As the day wore on, he dozed fitfully while they kept him as cool as they could with compresses. Nothing seemed to be working though, and the atmosphere in the room was heavy and somber. 

Around four in the morning Johnny walked into the room to take over from Teresa. He found her in the dimly lit room, looking tired and anxious. 

“Teresa? How’s he doing?” he asked her nervously. 

She shook her head sadly. “I don’t like this, Johnny,” she answered. “He’s been restless for the past half hour.” Replacing the compress on Val’s forehead, she added, “The fever is up again, too. I think we should send for Dr. Jenkins.” 

Johnny looked from her worried face to Val’s flushed and fevered one. While he watched, Val tossed his head to one side and then the other. He muttered something softly but Johnny wasn’t able to understand any of it. 

Teresa reached for and took his hand in hers and he seemed to relax a little.  

“I think you’re right. I’ll go and send one of the men for him,” Johnny told her. “I’ll be back in a minute.” 

With that, he left the room and Teresa was once again alone with her charge.  

She loosened her grip on his hand and reached for the cloth in the bowl, but Val immediately started to toss from side to side.  

“Shh… Val, take it easy,” she whispered. She put her hand lightly on his shoulder without success, so she tried pushing him back onto his back. She stood up and tried to hold him down, but nothing worked. She found herself wishing that she had gone to send for Sam and Johnny had stayed with Val. 

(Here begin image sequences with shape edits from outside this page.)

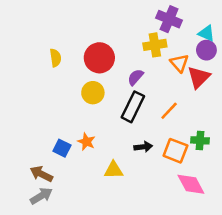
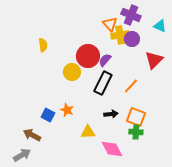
purple circle: (206, 50) -> (132, 39), moved
red circle: (99, 58) -> (88, 56), moved
orange triangle: (179, 63) -> (110, 24), moved
green cross: (200, 140) -> (136, 132), moved
pink diamond: (191, 184) -> (112, 149), moved
gray arrow: (41, 196) -> (22, 155), moved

“Please Val,” she said firmly. “You must lay still.” She took his hand in hers again and sat on the edge of the bed. With her other hand, she ran her fingers through his damp curls and he finally began to relax. 

He’d quieted by the time Johnny came back in. He stopped at the door and watched her until she looked over towards him 

“Come help me, Johnny,” she said quietly and waited for him to walk across the room to her. “We need to wipe him down and replace that compress. He gets restless when I let go.” 

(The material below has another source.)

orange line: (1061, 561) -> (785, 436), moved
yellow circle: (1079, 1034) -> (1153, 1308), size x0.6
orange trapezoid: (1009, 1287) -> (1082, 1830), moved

Johnny did as she asked and pulled the chair over close to the bed so he could sit with them for a while. He watched Teresa comforting Val and saw a young woman instead of the girl he thought of as his little sister. The idea came with something of a jolt to the young man.  

“Did you send for Sam?” she asked him, shaking him out of his thoughts. 

“Yeah, Wade went for him.” 

“It’ll be a couple of hours before he gets here. I hope we can keep this fever under control for that long. He’s beginning to get delirious.” 

Johnny watched her for a minute and then answered. “You look awful tired. You’ve been up with him for hours. Why don’t you get some sleep?” he asked. “I c’n manage him.” 

She shook her head. “No, I’m okay, and he seems to rest easier when I sit here with him.” 

He nodded and dipped the cloth in the water again. 

Together they did their best to bring down Val’s fever and keep him from tossing. The night slowly gave way to dawn and found Val Crawford becoming more and more uneasy as the hours wore on. The fever began to alternate with chills and rose still higher. 

By six o’clock Teresa was constantly looking out of the window, hoping to see Sam arrive. 

“He should have been here by now, Johnny,” she said anxiously. 

Johnny tried not to let her see that he was just as worried as she was. “I know,” he said calmly. “He’ll be here any minute. Just relax an’ stop worryin’. Sam’ll know what to do.” 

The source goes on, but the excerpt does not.